A gynaecologist who stepped in after her shift ended to save a mother’s life has been recognised for going above and beyond in her work.

Dr Saadia Shah is one of five finalists to be shortlisted for the Hospital Hero category in Medway Maritime’s Star Award.

Gynaecologist Dr Saadia Shah has been shortlisted for the Hospital Hero Award
Gynaecologist Dr Saadia Shah has been shortlisted for the Hospital Hero Award

The consultant has been based at the hospital since 2010 and says she loves looking after patients.

The 55-year-old said: “It’s very rewarding - the women come in pain and then they leave smiling with a baby in their hands - it’s a really good feeling.”

But her nomination for the KentOnline-sponsored award comes from a very busy Friday night shift which did not go smoothly.

As it was coming to an end, one of the registrars who was coming from London, ended up stuck in traffic.

Dr Saadia said: “The Blackwall Tunnel was closed because of an accident and she said ‘I'll be very late’ and I told her ‘I can't leave this hospital until you come in.’

“Then at 8.30pm a registrar was called to a lady who had miscarried and was bleeding excessively.

“I said ‘Okay, are you okay to take her to the theatre and do the surgical management?’ - I was waiting for the other register and covering the labour ward.”

But just two hours later Dr Saadia got a call that the mother was still bleeding, so she headed to the theatre room.

The five Hospital Hero finalists at Medway Maritime Hospital
The five Hospital Hero finalists at Medway Maritime Hospital

Within 15 minutes, Dr Saadia had stopped the bleeding and then debriefed the team as well as helping to administer blood and plasma transfusions - by the time they were done it was 1am.

But the doctor still didn’t leave. She then went to the woman’s partner and parents and comforted them, assuring them she was alive.

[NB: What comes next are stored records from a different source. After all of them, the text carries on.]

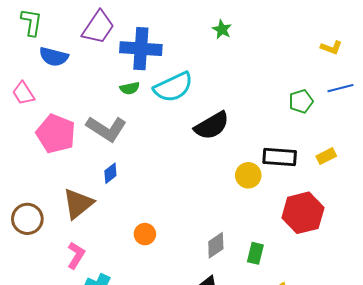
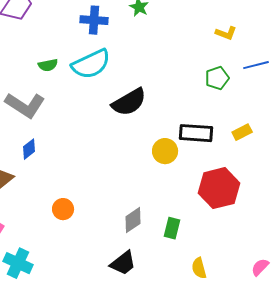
yellow L-shape: (331, 48) -> (226, 33), moved
blue cross: (141, 49) -> (94, 20), moved, size x0.7

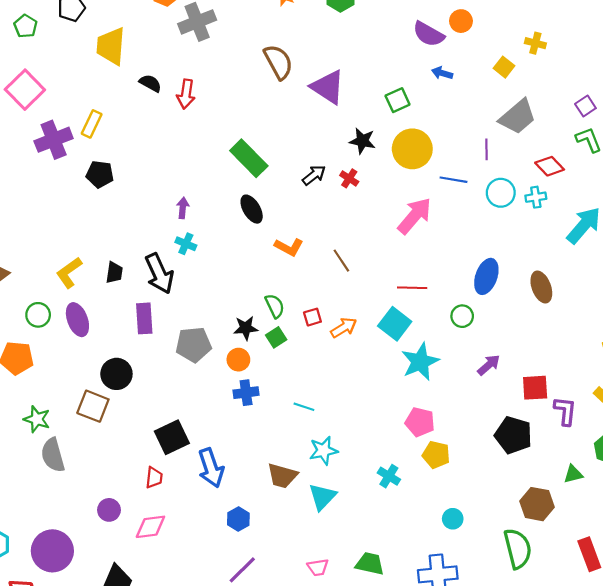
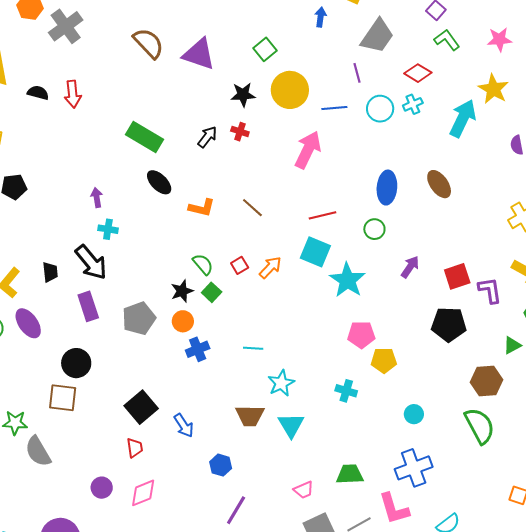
blue arrow: (442, 73) -> (321, 17), moved, turned 96
blue arrow: (211, 468) -> (184, 426), size x0.7

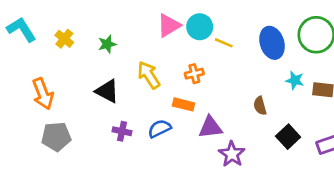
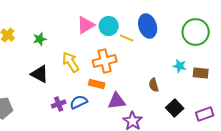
blue ellipse: (272, 43) -> (148, 26), moved
orange cross: (194, 74) -> (105, 61), size x1.6
purple cross: (122, 131) -> (59, 104), moved, turned -32

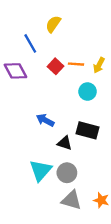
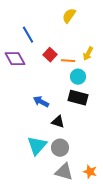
yellow semicircle: (53, 24) -> (69, 16), moved
orange line: (76, 64) -> (68, 61), moved
black rectangle: (88, 130) -> (78, 98), moved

Speaking on her nomination after, Dr Saadia said: “It’s very nice to be appreciated for the work you are doing - I don’t expect even a thanks or anything because I think it’s part of my job.

“When I received the email I was in the middle of an elective caesarean section and I had to read it twice to believe it.

“I felt quite emotional - I’m really grateful.”

Last week we told the story of how fellow nominee Emily Brown is the world’s first hospital-based namaste care practitioner.

We will be publishing details of the other nominees over the next weeks, with the winner announced at a special ceremony on June 13.